Archive for the ‘Design Frontiers in Biology & Materiality’ Category
Design Frontiers: Midterm Proposal, Grätzel Solar Cell
Turns out sugar powdered donuts have one major ingredient that you can use to make a solar cell. Titanium dioxide (Ti02).
Also turns out that titanium dioxide is found in many other products including paints and confectioners sugar. What is it about titanium dioxide that would prompt someone to put it in their product? Whiter whites. And what is it that makes titanium dioxide and ideal chemical for making solar cells? Turns out that the stuff is a high-band gap semiconductor.
In 1991, Michael Grätzel and Brian O’Regan created a dye-sensitized photovoltaic cell (Grätzel cell) that use Ti02 as an alternative to more traditional silicon cells. The result was less costly but less efficient cell. The cell uses pretty straight-forward material that works well in low light conditions and has a high price/performance ratio.
For my midterm project I plan to create my own solar cells using titanium dioxide. As fun and tasty as it might be I don’t plan on extracting the Ti02 from a dozen donuts. Instead I will be purchasing some of the chemical from … I have no idea where! Not the easiest stuff to find.
My end goal is to experiment with multi-dimensional solar cells that could be potentially used for one of my sculptures. I also plan on experimenting with different pigments to see which is more successful at absorbing more of the light spectrum and increase efficiency. I am not sure what the two scientists used for their organic dye but there have been other independent experiments that have used rasberries and different teas.

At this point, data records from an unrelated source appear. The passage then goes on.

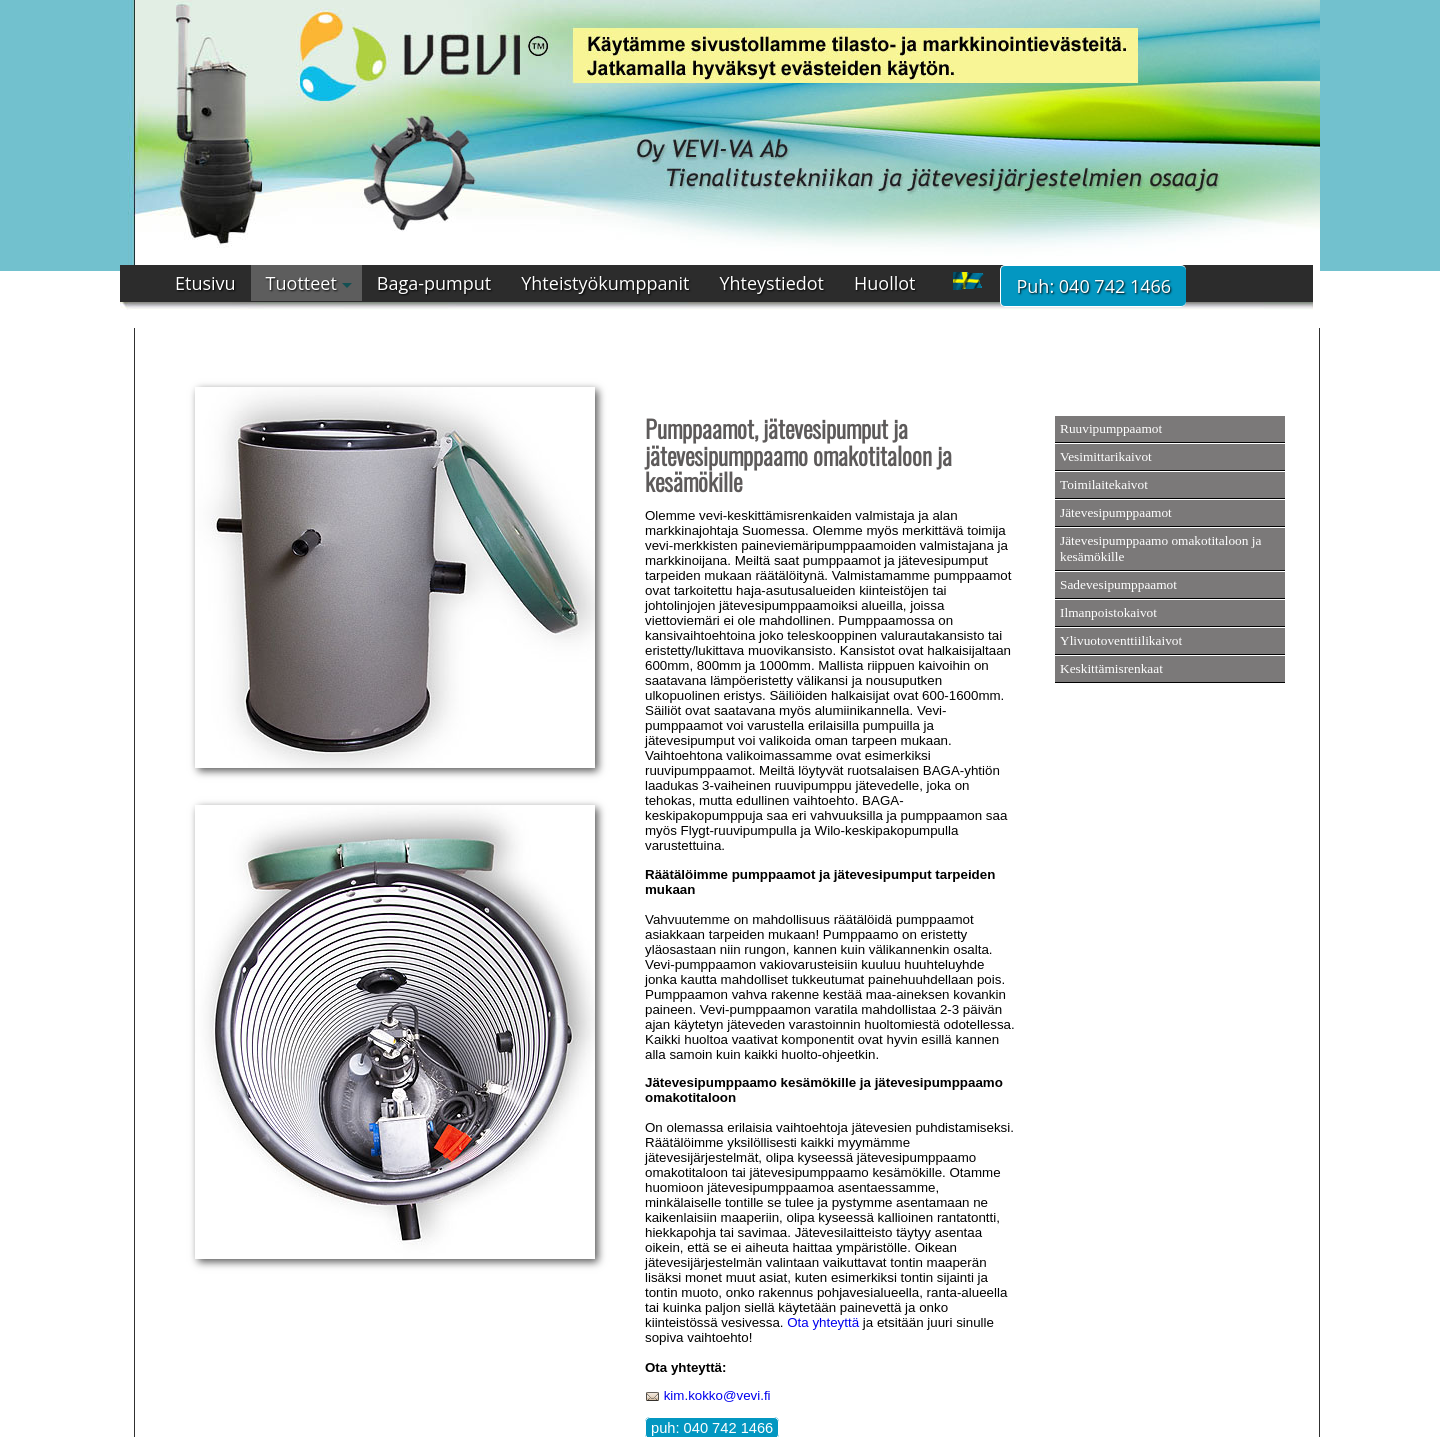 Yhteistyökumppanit (605, 283)
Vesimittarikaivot (1106, 456)
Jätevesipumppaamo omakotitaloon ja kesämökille (1160, 548)
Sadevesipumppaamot (1118, 584)
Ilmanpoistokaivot (1108, 612)
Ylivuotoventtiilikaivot (1121, 640)
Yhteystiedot (771, 283)
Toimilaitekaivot (1104, 484)
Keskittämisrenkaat (1111, 668)
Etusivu (205, 283)
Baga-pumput (434, 283)
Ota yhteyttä (823, 1322)
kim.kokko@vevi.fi (717, 1395)
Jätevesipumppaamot (1116, 512)
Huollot (884, 283)
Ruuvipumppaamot (1111, 428)
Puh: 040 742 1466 (1093, 286) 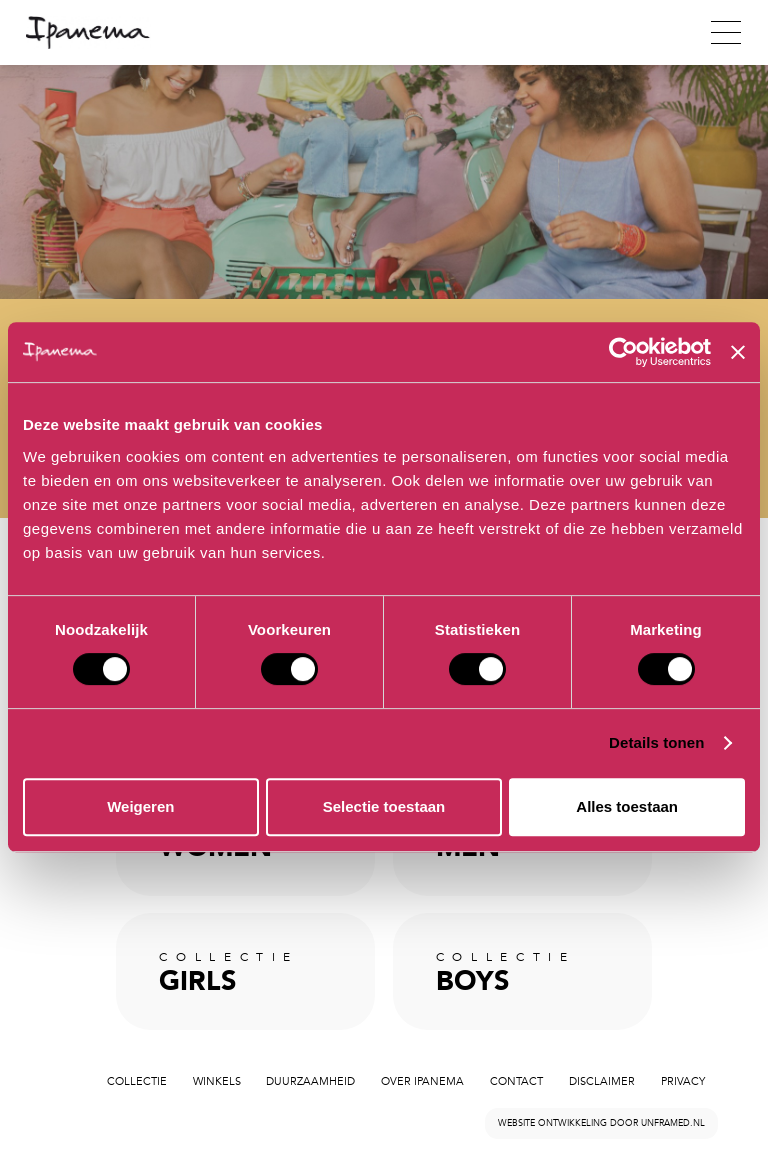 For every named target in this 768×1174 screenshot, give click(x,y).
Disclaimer (602, 1081)
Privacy (683, 1081)
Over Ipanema (422, 1081)
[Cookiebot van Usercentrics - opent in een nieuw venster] (623, 352)
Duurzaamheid (310, 1081)
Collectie (137, 1081)
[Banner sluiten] (738, 352)
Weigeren (140, 806)
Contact (516, 1081)
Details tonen (656, 742)
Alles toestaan (627, 806)
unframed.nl (673, 1123)
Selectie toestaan (384, 806)
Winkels (217, 1081)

Design Frontiers: Artist Edwardo Kac
Eduardo Kac is internationally recognized for his telepresence and bio art. A pioneer of telecommunications art in the pre-Web ’80s, Eduardo Kac (pronounced “Katz”) emerged in the early ’90s with his radical works combining telerobotics and living organisms. His visionary integration of robotics, biology and networking explores the fluidity of subject positions in the post-digital world. His work deals with issues that range from the mythopoetics of online experience (Uirapuru) to the cultural impact of biotechnology (Genesis); from the changing condition of memory in the digital age (Time Capsule) to distributed collective agency (Teleporting an Unknown State); from the problematic notion of the “exotic” (Rara Avis) to the creation of life and evolution (GFP Bunny).
Selected works
Natural History of the Enigma
Excerpts from Kac’s website

Eduardo Kac, Natural History of the Enigma, transgenic flower with artist's own DNA expressed in the red veins, 2003/2008. Collection Weisman Art Museum. Photo: Joy Lengyel.
GFP Bunny
Excerpts from Kac’s website
My transgenic artwork “GFP Bunny” comprises the creation of a green fluorescent rabbit, the public dialogue generated by the project, and the social integration of the rabbit. GFP stands for green fluorescent protein. “GFP Bunny” was realized in 2000 and first presented publicly in Avignon, France. Transgenic art, I proposed elsewhere [1], is a new art form based on the use of genetic engineering to transfer natural or synthetic genes to an organism, to create unique living beings. This must be done with great care, with acknowledgment of the complex issues thus raised and, above all, with a commitment to respect, nurture, and love the life thus created.
Design Frontiers Science Fair Project: Growing Sugar Crystals
I can’t remember ever taking part in a school or class science fair but I do remember growing sugar crystals as part of a class experiment.
First off, what a fail! I remember doing this when I was younger with total success but I was unable to recreate the process.
I did everything correctly.
I gathered the materials. Water, sugar and more sugar.
I let the jar sit undisturbed .
And promptly went to Puerto Rico.
And when I returned nothing happened! My best guess is that there either was not enough evaporation or not enough sugar if you can believe that. While it was certainly a failed experiment it got me thinking about how I could potentially use sugar crystals as a material to “grow” one of my sculptures. I would have to build some sort of framework to encourage the crystals to grow in a certain way to create the shell and also build the structure to suspend the framework in the water/sugar mixture.
But before I get too far ahead of myself I took a quick peek online to see if this is something that others have tried. Sure enough, there are examples of “sugar sculptures” that people have attempted but nothing very complex and, uh, interesting.
Some examples:
So maybe there is something to explore here.
But before I set some lofty ambitions I would need to get some crystals to just grow in a jar for starters!